Third, we create an optimization procedure that trains a model for a given set of instance weights ($\omega_d$) and training data.  Optimization is performed using mini-batch gradient descent.

In [None]:
from torch.utils.data import TensorDataset

def criterion_ae(F_pred,F_obs,omegas,area):
    instance_misfit = torch.sum(torch.abs((F_pred - F_obs))**2*area,axis=1)
    return torch.sum(instance_misfit*omegas.squeeze())

def train_surrogate(e,X_train,F_train,omegas,area,batch_size=128,epochs=3000,eta_0=0.01,k=1000.):
    
    omegas_0 = torch.ones_like(omegas)/len(omegas)
    training_data = TensorDataset(X_train,F_train,omegas)

    batch_size = 128
    train_loader = torch.utils.data.DataLoader(dataset=training_data,
                                               batch_size=batch_size, 
                                               shuffle=True)
    
    optimizer = torch.optim.Adam(e.parameters(),lr=eta_0,weight_decay=0.0)
    
    # Loop over the data
    for epoch in range(epochs):
        # Loop over each subset of data
        for param_group in optimizer.param_groups:
            param_group['lr'] = eta_0*(10**(-epoch/k))
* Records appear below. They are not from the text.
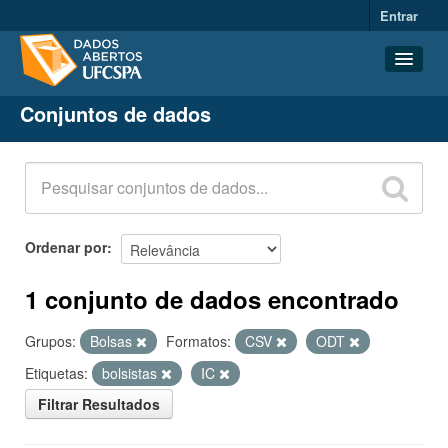
Entrar
Conjuntos de dados
Conjuntos de dados
Organizações
Grupos
Sobre
Ordenar por
1 conjunto de dados encontrado
Grupos:
Bolsas
Formatos:
CSV
ODT
Etiquetas:
bolsistas
IC
Filtrar Resultados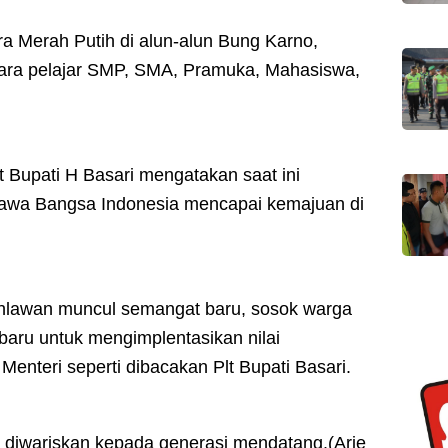
a Merah Putih di alun-alun Bung Karno,
u para pelajar SMP, SMA, Pramuka, Mahasiswa,
t Bupati H Basari mengatakan saat ini
awa Bangsa Indonesia mencapai kemajuan di
ahlawan muncul semangat baru, sosok warga
baru untuk mengimplentasikan nilai
Menteri seperti dibacakan Plt Bupati Basari.
t diwariskan kepada generasi mendatang.(Arie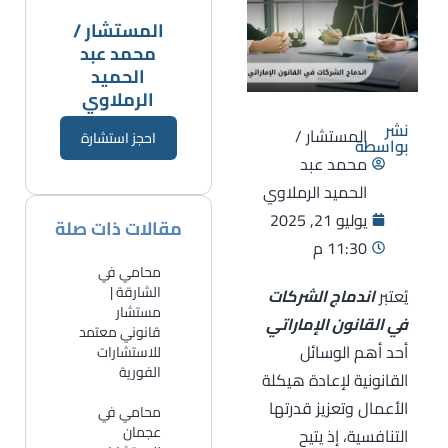
المستشار /
محمد عبد
الحميد
الرملاوي
نشر
المستشار /
احجز استشارة
بواسطة
محمد عبد
الحميد الرملاوي
يوليو 21, 2025
مقالات ذات صلة
11:30 م
محامي في
الشارقة |
يُعتبر
اندماج الشركات
مستشار
في القانون الإماراتي
قانوني معتمد
أحد أهم الوسائل
للاستشارات
الفورية
القانونية لإعادة هيكلة
الأعمال وتعزيز قدرتها
​محامي في
عجمان
التنافسية، إذ يتيح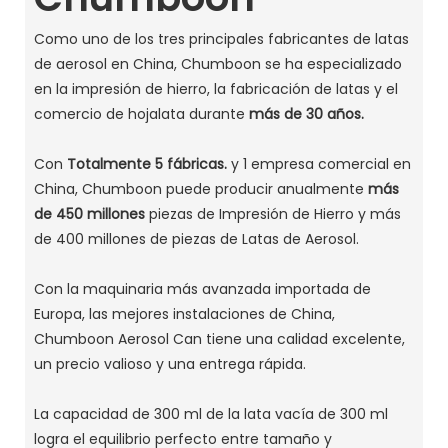
Como uno de los tres principales fabricantes de latas
de aerosol en China, Chumboon se ha especializado
en la impresión de hierro, la fabricación de latas y el
comercio de hojalata durante
más de 30 años.
Con
Totalmente 5 fábricas.
y 1 empresa comercial en
China, Chumboon puede producir anualmente
más
de 450 millones
piezas de Impresión de Hierro y más
de 400 millones de piezas de Latas de Aerosol.
Con la maquinaria más avanzada importada de
Europa, las mejores instalaciones de China,
Chumboon Aerosol Can tiene una calidad excelente,
un precio valioso y una entrega rápida.
La capacidad de 300 ml de la lata vacía de 300 ml
logra el equilibrio perfecto entre tamaño y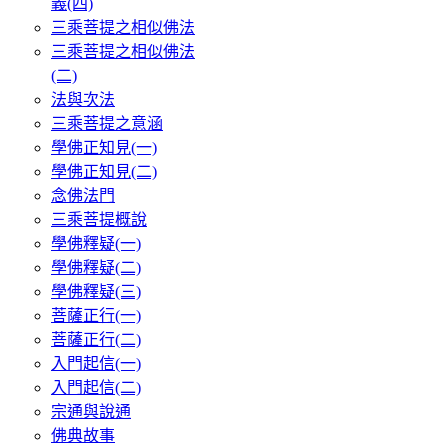
義(四)
三乘菩提之相似佛法
三乘菩提之相似佛法
(二)
法與次法
三乘菩提之意涵
學佛正知見(一)
學佛正知見(二)
念佛法門
三乘菩提概說
學佛釋疑(一)
學佛釋疑(二)
學佛釋疑(三)
菩薩正行(一)
菩薩正行(二)
入門起信(一)
入門起信(二)
宗通與說通
佛典故事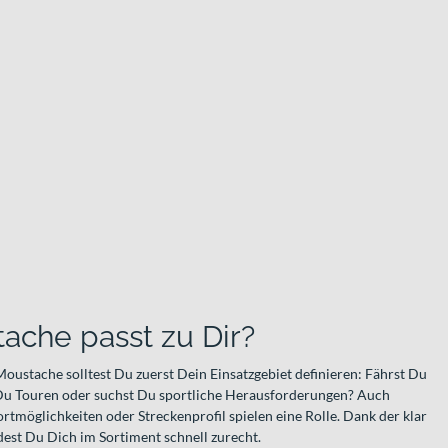
ache passt zu Dir?
oustache solltest Du zuerst Dein Einsatzgebiet definieren: Fährst Du
 Du Touren oder suchst Du sportliche Herausforderungen? Auch
ortmöglichkeiten oder Streckenprofil spielen eine Rolle. Dank der klar
dest Du Dich im Sortiment schnell zurecht.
        for x,f,o in train_loader:
            e.train()
            # Zero out the optimizer's gradient buffer
            optimizer.zero_grad()

            f_pred = e(x)

            # Compute the loss
            loss = criterion_ae(f_pred,f,o,area)

            # Use backpropagation to compute the derivative of the loss with respect to the parameters
            loss.backward()
        
            # Use the derivative information to update the parameters
            optimizer.step()
            
        e.eval()
        F_train_pred = e(X_train)
        # Make a prediction based on the model
        loss_train = criterion_ae(F_train_pred,F_train,omegas,area)
        # Make a prediction based on the model
        loss_test = criterion_ae(F_train_pred,F_train,omegas_0,area)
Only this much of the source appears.